Hoy conmemoramos un 8 de marzo más, el día de la mujer trabajadora, que nos recuerda la larga y dolorosa lucha para el reconocimiento de nuestros derechos laborales. Sin embargo, ningún 8 de marzo es igual a otro, menos aún en un momento histórico tan significativo para las reivindicaciones de las mujeres y de las disidencias sexuales como el que estamos viviendo.
El 8 de marzo se ha vuelto a transformar, después de varios años de ser desvirtuado y comercializado como una fiesta, en un día emblemático para reafirmar la necesidad de seguir visibilizando la discriminación, los abusos, la violencia a la que miles de mujeres somos sometidas diariamente tanto en Chile como en el mundo.
En los últimos años, juntos con los temas laborales y sociales, los movimientos de mujeres han visibilizado con mucha fuerza los abusos “cotidianos” ya sea la violencia que permea relaciones familiares y de parejas, como los abusos de poder en los contextos laborales e institucionales. Si bien no son focos de discusión nuevos, está claro que las generaciones más jóvenes los han posicionados en la discusión pública con gran energía, determinación y creatividad, dejando en claro que las transformaciones relacionales, ligadas al género y al poder, dejaron de ser un sueño y se constituyeron en un imperativo.
Transformar las relaciones sociales, laborales y afectivas, en espacios de desarrollo de capacidades, en las cuales cada persona pueda descubrirse y construirse de manera saludable y beneficiosa, más allá de las consignas políticas y de lucha, tiene que ser asumido como un compromiso sistemático, que nos implica profundamente, ya que concierne los aspectos más centrales de nuestro vivir cotidiano.
Nuestras antepasadas construyeron las prácticas que ahora definimos como sororidad, solidaridad entre hermanas, como prácticas de apoyo de cuidado recíproco, que eran fundamentales para garantizar la vida misma de las comunidades. Muchas de las ideas que posteriormente sirvieron de base a las teorías feministas, se basan en escritos de mujeres que se atrevieron a revelar y develar sufrimientos, dolores, injusticias vividas en el día a día.
Los cambios de posicionamiento, además de reivindicarse como derechos, tienen que ser experimentados y vivenciados, corporal y emocionalmente. La lucha feminista para ocupar posiciones anteriormente negadas, como las de tomas de decisiones, como las de liderazgo, no es simplemente una lucha de paridad de oportunidades, sino también una lucha para aprender a desarrollar, desde esos lugares, formas de gestión, de ejercicios del poder, distintos.

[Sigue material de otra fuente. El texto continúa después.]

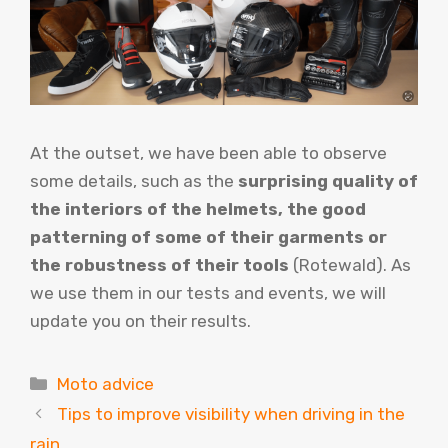
At the outset, we have been able to observe
some details, such as the
surprising quality of
the interiors of the helmets, the good
patterning of some of their garments or
the robustness of their tools
(Rotewald). As
we use them in our tests and events, we will
update you on their results.
Categories
Moto advice
Tips to improve visibility when driving in the
rain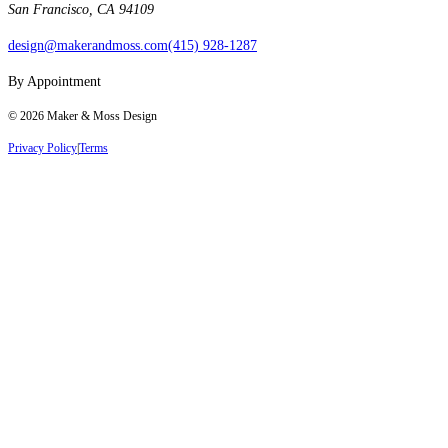
San Francisco, CA 94109
design@makerandmoss.com
(415) 928-1287
By Appointment
©
2026
Maker & Moss Design
Privacy Policy
|
Terms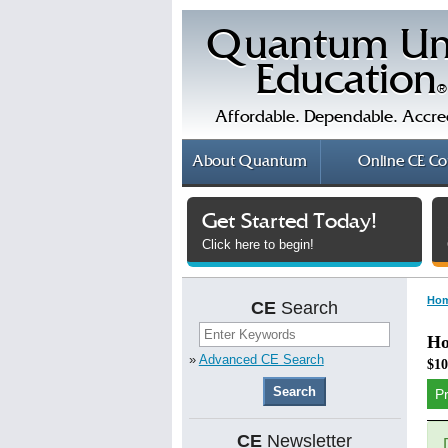
Quantum Un
Education
®
Affordable. Dependable. Accre
About
Quantum
Online
CE Co
Get Started Today!
Click here to begin!
Ho
CE
Search
Ho
»
Advanced CE Search
$10
P
CE
Newsletter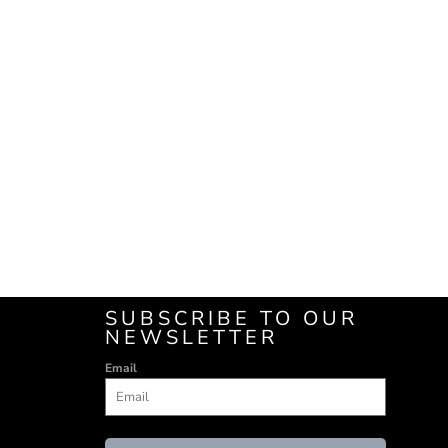
SUBSCRIBE TO OUR
NEWSLETTER
Email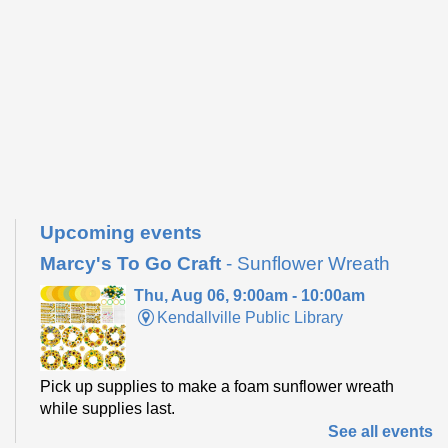
Upcoming events
Marcy's To Go Craft
- Sunflower Wreath
Thu, Aug 06, 9:00am - 10:00am
Kendallville Public Library
Pick up supplies to make a foam sunflower wreath
while supplies last.
See all events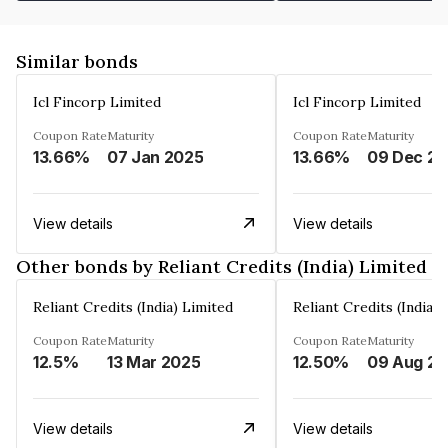
Similar bonds
Icl Fincorp Limited
Icl Fincorp Limited
Coupon Rate
Maturity
Coupon Rate
Maturity
13.66%
07 Jan 2025
13.66%
View details
View details
Other bonds by Reliant Credits (India) Limited
Reliant Credits (India) Limited
Reliant Credits (India) 
Coupon Rate
Maturity
Coupon Rate
Maturity
12.5%
13 Mar 2025
12.50%
View details
View details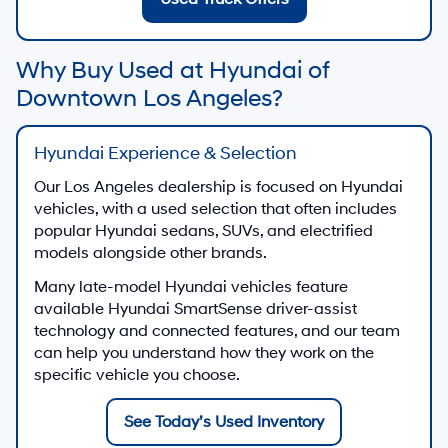
Why Buy Used at Hyundai of
Downtown Los Angeles?
Hyundai Experience & Selection
Our Los Angeles dealership is focused on Hyundai
vehicles, with a used selection that often includes
popular Hyundai sedans, SUVs, and electrified
models alongside other brands.
Many late-model Hyundai vehicles feature
available Hyundai SmartSense driver-assist
technology and connected features, and our team
can help you understand how they work on the
specific vehicle you choose.
See Today’s Used Inventory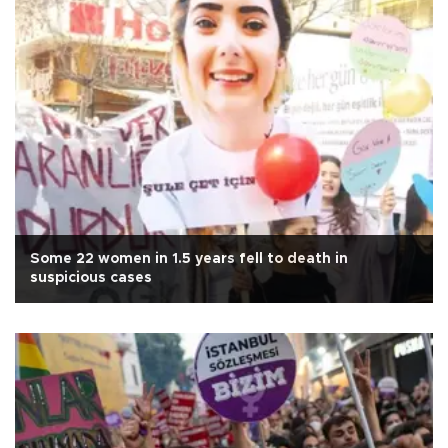
Some 22 women in 1.5 years fell to death in
suspicious cases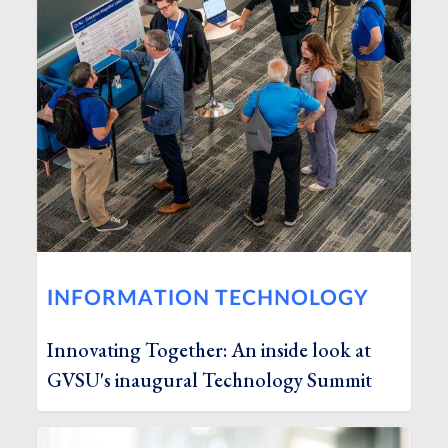
INFORMATION TECHNOLOGY
Innovating Together: An inside look at
GVSU's inaugural Technology Summit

Un primer paso es estar allí, tener la posibilidad real de cambiar de posición, de escoger desde donde aportar. Otro paso es la exploración de ese espacio para descubrir cómo hacerlo. Este segundo paso también es colectivo, parte de una reciprocidad, no sólo en relación con los hombres, sino también a las mujeres. Es un paso que implica un doble desafío para la cultura machista en la que nos desarrollamos: necesitamos descubrir adentro de nosotras el deseo y la motivación de asumir las responsabilidades que demanda la toma de decisiones, como también reconocernos y entrar en contacto con la capacidad de ser asertivas, de liderar con decisión, de hablar clara y directamente. Ambos desafíos son fáciles de plantear teóricamente, pero en las relaciones cotidianas requieren de atención y revisión, tanto por parte de aquellas mujeres que ocupan los lugares de liderazgo, como de aquellas que son lideradas. Por un lado, requerimos experimentar, liberándonos del miedo de perder consideración y amor (ambos aspectos parte de nuestra aculturación de género). No necesitamos que nos necesiten, sino poder conectarnos con el valor de nuestro aporte, resultado de nuestro propio proyecto que tiene que ser respetado. Por otro lado, necesitamos permitir que tanto nosotras, como otras mujeres, transitemos por los lugares de poder, buscando cómo ejercerlos para el beneficio colectivo, apoyándonos y sosteniéndonos en esa búsqueda, no exenta de errores y caídas. Son justamente estos últimos que nos permiten avanzar en las transformaciones, que nos ayudan a poner en discusión la cultura patriarcal y machista que nos ha constituido.
Ahora más que nunca necesitamos ojos y oídos atentos, palabras directas y certeras y sobre todo brazos fuertes, pero también acogedores. Las marchas, las huelgas, las actividades de estos días serán espacios no sólo para decirle al mundo que somos fuertes, unidas, capaces y libres, sino sobre todo para experimentar, en nuestros cuerpos y relaciones, esas mismas declaraciones.